生命保険金は遺留分減殺の対象となるか

生命保険金は保険契約に基づきその指定受取人である者が直接取得するものであって、受取人の固有財産ですが遺留分減殺の対象となるのでしょうか。
生命保険金は遺留分減殺の対象となるか

目次

1.遺留分とは

兄弟姉妹以外の相続人に相続財産の一定割合の承継を保障したのが遺留分制度です。(民法1028)

したがって、遺留分を有する相続人は、被相続人が相続財産の全部を第三者に遺贈しても遺留分減殺請求権を行使して財産を取り戻すことができます。(民法1031)

たとえ遺留分を侵害する遺言内容であったとしても、遺留分権利者が遺留分の減殺請求権を行使しなければ遺留分は得られませんので、ご注意ください。


2.遺留分権利者はだれか

遺留分権利者は、兄弟姉妹以外の相続人です。

したがって、配偶者、被相続人の子(代襲相続人を含みます)、直系尊属です(民法1028)。


3.遺留分の割合

直系尊属のみが相続人の場合は、被相続人の財産の3分の1です。

その他の場合は被相続人の財産の2分の1です。

遺留分権利者が複数いる場合の各人の遺留分の割合は、この割合に各相続人の法定相続分を乗じて計算することとなります。(民法1028,1044)。


4.遺留分の減殺請求とは

遺留分を主張するには、遺留分減殺請求権を行使しなければならず、何もしなかったらもちろん何も起こりません。たとえ遺留分を侵害する遺言でも、遺言内容はそのまま実行されてしまいます。
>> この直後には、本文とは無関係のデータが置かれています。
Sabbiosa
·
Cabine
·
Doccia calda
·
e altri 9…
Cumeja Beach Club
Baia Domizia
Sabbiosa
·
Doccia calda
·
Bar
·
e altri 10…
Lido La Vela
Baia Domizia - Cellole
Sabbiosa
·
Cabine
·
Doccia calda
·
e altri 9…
遺留分とは、遺言が実行された後に、財産の多くを取得した者に対して請求できる一つの権利なのです。

遺留分を侵害されたとしてこの請求権を行使するかしないかは、あくまで各遺留分権利者の判断に任されています。

したがって、遺留分があるからといって自動的にその分の相続財産が得られるわけではありません(民法1031)。
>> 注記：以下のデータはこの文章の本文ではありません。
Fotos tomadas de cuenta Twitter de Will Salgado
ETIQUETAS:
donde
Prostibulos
遺留分の減殺請求は、遺留分を侵害している相手方に口頭その他の方法でも意思表示をすればいいのですが、通常は後日のために、通知したことを証明できる内容証明郵便で行います。


4-1.遺留分減殺請求権の期間制限

遺留分減殺請求権は「相続の開始及び減殺すべき贈与又は遺贈があったことを知った時から1年」又は、「相続開始の時から10年」行使しないと時効により消滅します(民法1042)。


4-2.遺留分算定の基礎となる財産(民法1029)

被相続人死亡時の所有していた財産(遺贈財産を含む)の価額
+ 贈与財産の価額(注)- 債務金額

ポイント1相続開始前1年以内に贈与されたものは遺留分算定の基礎となります。(民法1030)

ポイント2遺留分権利者に損害を与えることを知っていて行なった贈与は、1年前の日よりも前にしたものも遺留分算定の基礎となります。(民法1030)
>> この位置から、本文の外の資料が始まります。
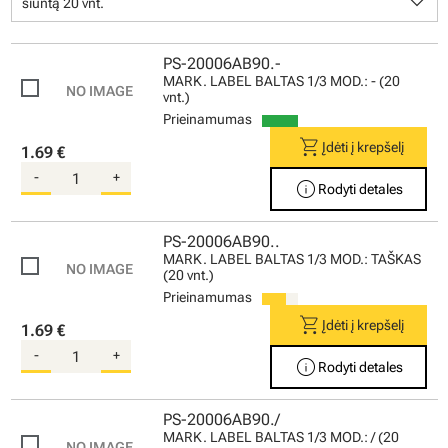
keyboard_arrow_down
siuntą 20 vnt.
PS-20006AB90.-
MARK. LABEL BALTAS 1/3 MOD.: - (20
vnt.)
Prieinamumas
shopping_cart
Įdėti į krepšelį
1.69 €
-
+
info
Rodyti detales
PS-20006AB90..
MARK. LABEL BALTAS 1/3 MOD.: TAŠKAS
(20 vnt.)
Prieinamumas
shopping_cart
Įdėti į krepšelį
1.69 €
-
+
info
Rodyti detales
PS-20006AB90./
MARK. LABEL BALTAS 1/3 MOD.: / (20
ポイント3共同相続人中に、婚姻、養子縁組のため、若しくは生計の資本として贈与(特別受益)を受けた者があるときは、その贈与の時期や遺留分権利者に損害を与えることを知っていたかどうか問わず遺留分算定の基礎となります。



5.遺留分と生命保険金について

生命保険金は保険契約に基づきその指定受取人である者が直接取得するものであって、受取人の固有財産です。

いったん被相続人の財産に帰属し、それを相続人が相続によって取得するものではありません。したがって、相続税法上は、「みなし相続財産」とされています。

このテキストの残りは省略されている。